Dumebi Okolo

Posted on Dec 4, 2025

Introduction to AI Agents: A Technical Overview for Beginners

#ai #agents #machinelearning #beginners

Artificial intelligence has shifted from static prompt–response patterns to systems capable of taking structured actions. These systems are known as AI agents. Although the term is often stretched in marketing, the underlying architecture is practical and grounded in well-understood software principles.

_I took the 5-day AI agents intensive course with Google and Kaggle, and I promised myself to document what I learned each day.
It's been a while since I took the course, but I have been putting off writing this article. _

This article will be part of a 5-part series where I go through each day with what I have learned and share my knowledge with you.

Now, this article outlines the foundational concepts needed to build an AI agent. It also sets the stage for subsequent posts that will explore implementation details, tool integration, orchestration, governance, and evaluation.
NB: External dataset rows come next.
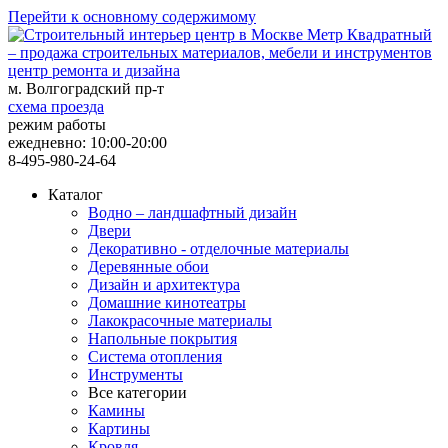
Перейти к основному содержимому
центр ремонта и дизайна
м. Волгоградский пр-т
схема проезда
режим работы
ежедневно: 10:00-20:00
8-495-980-24-64
Каталог
Водно – ландшафтный дизайн
Двери
Декоративно - отделочные материалы
Деревянные обои
Дизайн и архитектура
Домашние кинотеатры
Лакокрасочные материалы
Напольные покрытия
Система отопления
Инструменты
Все категории
Камины
Картины
Кровля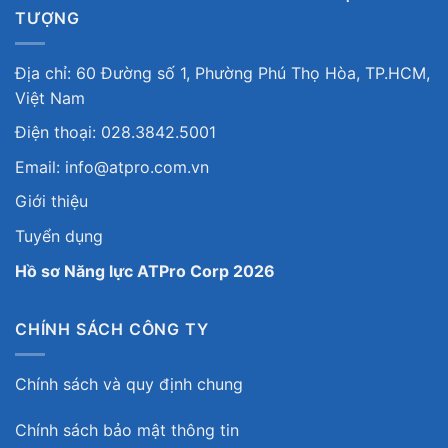
TƯỢNG
Địa chỉ: 60 Đường số 1, Phường Phú Thọ Hòa, TP.HCM,
Việt Nam
Điện thoại: 028.3842.5001
Email: info@atpro.com.vn
Giới thiệu
Tuyển dụng
Hồ sơ Năng lực ATPro Corp 2026
CHÍNH SÁCH CÔNG TY
Chính sách và quy định chung
Chính sách bảo mật thông tin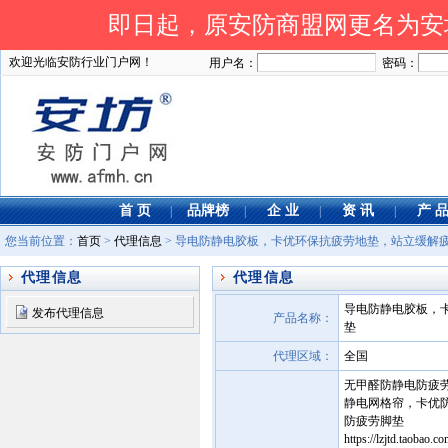
即日起，原安防商盟网更名为安坊网
欢迎光临安防行业门户网！
用户名：
密码：
首 页
品牌榜
企 业
资 讯
产 
|
|
|
|
您当前位置：
首页
>
代理信息
> 导电防静电胶板，卡优环保抗疲劳地垫，站立缓解
代理信息
代理信息
导电防静电胶板，
发布代理信息
产品名称：
垫
代理区域：
全国
无甲醛防静电防疲
静电网格帘，卡优
防疲劳脚垫
https://lzjtd.ta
This is Day One of a multi-part technical series.

What Is an AI Agent?

Technically, an AI agent is a software system that uses a language model, tools, and state management to complete a defined objective.
It operates through a controlled cycle of reasoning and action, instead of remaining a passive text generator.

A typical AI agent includes:

A model for reasoning
A set of tools for retrieving information or executing operations
An orchestrator that manages the interaction between the model and those tools
A deployment layer for running the system at scale

This structure turns a model from a text interface into an operational component that can support business processes or technical workflows.

The AI Agent Workflow: The Think–Act–Observe Cycle

All agent systems follow a predictable control loop.
This loop is essential because it governs correctness, safety, and resource usage.

1. Mission Acquisition
The system receives a task, either from a user request or an automated trigger.
Example: “Retrieve the status of order #12345.”

2. Context Assessment
The agent evaluates available information:

Prior messages
Stored state
Tool definitions
Policy rules

3. Reasoning Step
The model generates a plan.
Example:

Identify the correct tool for order lookup
Identify the tool for shipping data retrieval
Determine response structure

4. Action Execution
The orchestrator calls the selected tool with validated parameters.

5. Observation and Iteration
The agent incorporates tool output back into its context, reassesses the task, and continues until completion or termination.

This controlled loop prevents uncontrolled behavior and supports predictable outcomes in production systems.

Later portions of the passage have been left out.